ChartMill assigns a proprietary Valuation Rating to each stock. The score is computed by evaluating various valuation aspects, like price to earnings and free cash flow, both absolutely as relative to the market and industry. NYSE:CI was assigned a score of 7 for valuation:

  • Based on the Price/Earnings ratio, CI is valued cheaper than 87.07% of the companies in the same industry.
  • CI is valuated rather cheaply when we compare the Price/Earnings ratio to 24.84, which is the current average of the S&P500 Index.
  • Compared to the rest of the industry, the Price/Forward Earnings ratio of CI indicates a rather cheap valuation: CI is cheaper than 90.52% of the companies listed in the same industry.
  • Compared to an average S&P500 Price/Forward Earnings ratio of 21.35, CI is valued a bit cheaper.
  • Based on the Enterprise Value to EBITDA ratio, CI is valued a bit cheaper than 77.59% of the companies in the same industry.
  • CI's Price/Free Cash Flow ratio is rather cheap when compared to the industry. CI is cheaper than 86.21% of the companies in the same industry.
  • CI's low PEG Ratio(NY), which compensates the Price/Earnings for growth, indicates a rather cheap valuation of the company.
  • The decent profitability rating of CI may justify a higher PE ratio.
  • A more expensive valuation may be justified as CI's earnings are expected to grow with 13.57% in the coming years.

Health Insights: NYSE:CI

ChartMill assigns a proprietary Health Rating to each stock. The score is computed by evaluating various liquidity and solvency ratios and ranges from 0 to 10. NYSE:CI was assigned a score of 5 for health:

  • CI has a better Altman-Z score (2.35) than 61.21% of its industry peers.
  • CI has a debt to FCF ratio of 3.02. This is a good value and a sign of high solvency as CI would need 3.02 years to pay back of all of its debts.
  • With an excellent Debt to FCF ratio value of 3.02, CI belongs to the best of the industry, outperforming 81.03% of the companies in the same industry.

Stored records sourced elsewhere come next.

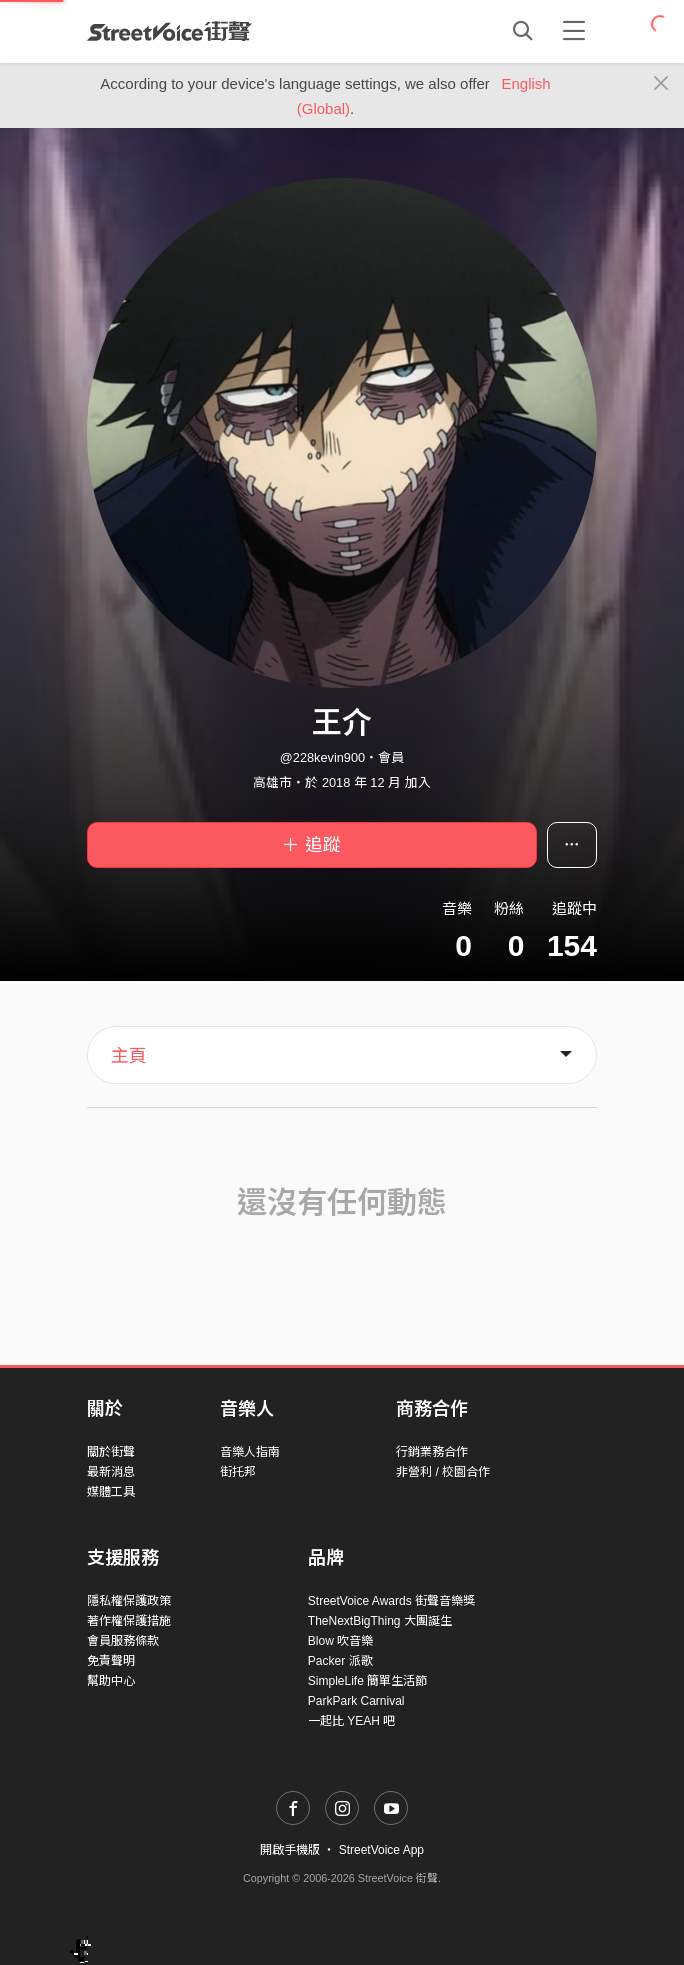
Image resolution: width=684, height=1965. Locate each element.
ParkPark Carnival (356, 1701)
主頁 (129, 1056)
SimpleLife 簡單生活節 (367, 1681)
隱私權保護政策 (129, 1601)
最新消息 (111, 1472)
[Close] (661, 84)
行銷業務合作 (432, 1452)
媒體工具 (111, 1492)
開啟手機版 (290, 1850)
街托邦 (238, 1472)
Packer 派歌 (340, 1661)
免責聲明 (111, 1661)
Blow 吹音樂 (340, 1641)
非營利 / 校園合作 (443, 1472)
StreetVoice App (381, 1850)
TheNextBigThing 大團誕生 (380, 1621)
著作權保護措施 (129, 1621)
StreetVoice (169, 31)
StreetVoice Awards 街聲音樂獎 (391, 1601)
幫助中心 (111, 1681)
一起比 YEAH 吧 (351, 1721)
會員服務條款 (123, 1641)
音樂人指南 (250, 1452)
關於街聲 (111, 1452)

Analyzing Profitability Metrics

ChartMill assigns a proprietary Profitability Rating to each stock. The score is computed by evaluating various profitability ratios and margins and ranges from 0 to 10. NYSE:CI was assigned a score of 6 for profitability:

  • CI's Return On Assets of 3.38% is fine compared to the rest of the industry. CI outperforms 73.28% of its industry peers.
  • With a decent Return On Equity value of 11.17%, CI is doing good in the industry, outperforming 77.59% of the companies in the same industry.
  • With a decent Return On Invested Capital value of 7.65%, CI is doing good in the industry, outperforming 79.31% of the companies in the same industry.
  • The 3 year average ROIC (7.18%) for CI is below the current ROIC(7.65%), indicating increased profibility in the last year.
  • Looking at the Profit Margin, with a value of 2.64%, CI is in the better half of the industry, outperforming 70.69% of the companies in the same industry.
  • CI has a Operating Margin of 4.63%. This is in the better half of the industry: CI outperforms 64.66% of its industry peers.

Every day, new Affordable Growth stocks can be found on ChartMill in our Affordable Growth screener.

Our latest full fundamental report of CI contains the most current fundamental analsysis.

Keep in mind

Important Note: The content of this article is not intended as trading advice. It is essential to perform your own analysis and exercise caution when making trading decisions. The article presents observations created by automated analysis but does not guarantee any trading or investment outcomes. Always trade responsibly and make independent judgments.